What is she whistling for me to hear there where she is in the dark?
Oh ye’ll tak’ the high road and I’ll tak’ the low road. .
What is that rattling under my bed? The cellar door? Here right beneath me in the right wing? What would she be looking for there?
Muffled from below the floorboards, under the concrete floor layer, the whistling sounds just loud enough so that I can make out the tune.
An’ I’ll be in Scotland before ye’. .
The extra mile, Leroux said, that woman walks the extra mile for you.
night of resurrection sunday night one foot before the other slowly in front of my mirror it is I here I stand four limbs nothing that is wanting here roll away the stone before my foot I ask slowly until I stand in front of the pantry shelf flour bag in the palms sugar bag in the palms mixing-bowl in the palms milk jug in two hands god in heaven restore to me in your name the grip in my fingers six eggs one by one in each palm a cake is a manual exercise forgive me my trespasses sieve spoon pan oven I will I want I can the cock of monday morning crows a dent in the flour separate the whites from the yolks the first egg breaks wrong the second remains closed hopefully whole the third also falls and so the fourth to the fifth and the sixth there are seven shells in the flour.
12 August 1960 ten past eight
A. is going to give me grey hairs yet, I can see it coming. This morning when she brought in the coffee the dog prodded his nose into her again.
Smelt nothing just Mum & starch & a tiny line of mud on the seam of hr apron from hr nocturnal escapades but for the rest spotlessly clean everything.

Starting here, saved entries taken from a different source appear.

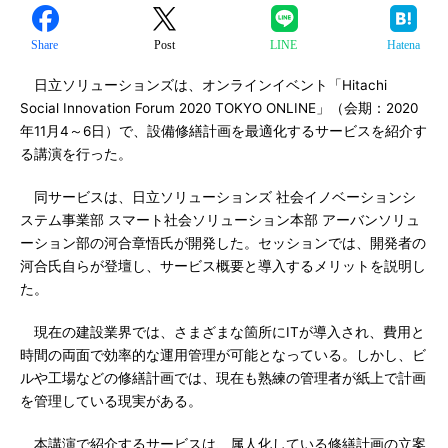
Share
Post
LINE
Hatena
日立ソリューションズは、オンラインイベント「Hitachi
Social Innovation Forum 2020 TOKYO ONLINE」（会期：2020
年11月4～6日）で、設備修繕計画を最適化するサービスを紹介す
る講演を行った。
同サービスは、日立ソリューションズ 社会イノベーションシ
ステム事業部 スマート社会ソリューション本部 アーバンソリュ
ーション部の河合章悟氏が開発した。セッションでは、開発者の
河合氏自らが登壇し、サービス概要と導入するメリットを説明し
た。
現在の建設業界では、さまざまな箇所にITが導入され、費用と
時間の両面で効率的な運用管理が可能となっている。しかし、ビ
ルや工場などの修繕計画では、現在も熟練の管理者が紙上で計画
を管理している現実がある。
本講演で紹介するサービスは、属人化している修繕計画の立案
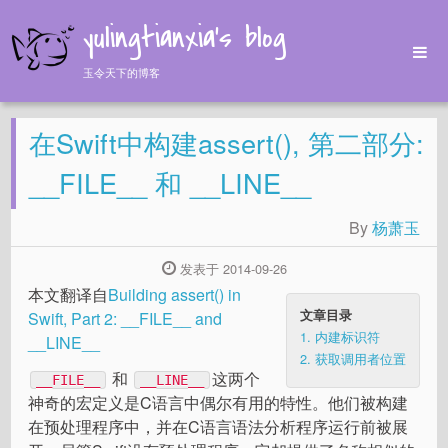
yulingtianxia's blog
玉令天下的博客
Home
在Swift中构建assert(), 第二部分:
Archives
Tags
__FILE__ 和 __LINE__
About
By
杨萧玉
发表于 2014-09-26
本文翻译自
Building assert() in
文章目录
Swift, Part 2: __FILE__ and
1.
内建标识符
__LINE__
2.
获取调用者位置
和
这两个
__FILE__
__LINE__
神奇的宏定义是C语言中偶尔有用的特性。他们被构建
在预处理程序中，并在C语言语法分析程序运行前被展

Have just been to do inspection in her room. Old black umbrella standing in the corner & a paint tin on a sack tip-tip, it drips in the tin. There’s a patch of mould on the ceiling suppose roof must be rusted through will have to take it in hand. For the rest everything clean & tidy. Looked in hr cupboard she’s wearing the bras I see even though they are too big & the pack of Dr White’s has not been used further I suppose she doesn’t know how but I seem to remember one of the elastics to which it’s fixed was missing the evening when she disappeared with hr suitcase. I know that dog it does that with women who are bleeding. Had half hoped she would pick up the Facts of Life from the other servants but no help from that source. Leave hr alone she’s white I heard Saar say to Lietja. Had hoped that with the move to the outside room she would throw in her lot with the others — not altogether of course but just so that she can learn to know her place.

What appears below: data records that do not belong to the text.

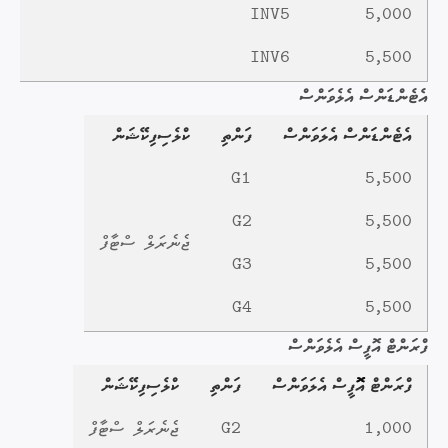
INV5
5,000
INV6
5,500
އެޓެންޑަންސް އެލެވަންސް
އެޓެންޑަންސް އެލަވަންސް
ފަންތި
ކްލެސިފިކޭޝަން
G1
5,500
G2
5,500
ޖެނެރަލް ސްޓާފް
G3
5,500
G4
5,500
ފްރަންޓް އޮފީސް އެލެވަންސް
ފްރަންޓް އޮޮފީސް އެލަވަންސް
ފަންތި
ކްލެސިފިކޭޝަން
1,000
G2
ޖެނެރަލް ސްޓާފް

So I had hr called & went & spoke the necessary there in the back don’t know if it was enough you can’t be strict enough with them at that age. If you start bleeding between your legs every month I said to hr you’re a risk here on Gdrift you can bring to nought everything that we’ve done for you overnight & I know you wander about after dark & if I ever catch you in the labourers’ houses or discover you’ve been to D. & his crowd at night I’ll give you the boot in the blink of an eye where will you go then? Your place is here on Gdrift I said so see to it that you toe the line. She just stared at me. Don’t act stupid I said. You know what the bull does to the cow & what comes of it? just pain & suffering & you’re not quite right you’re deformed & they did bad things to you when you were small so you can’t have children in any case even if you want to & maybe it’s hereditary & you know what happens to the late lamb whose mother casts him off? We can’t go around raising them all as hanslammers it takes too much time & trouble.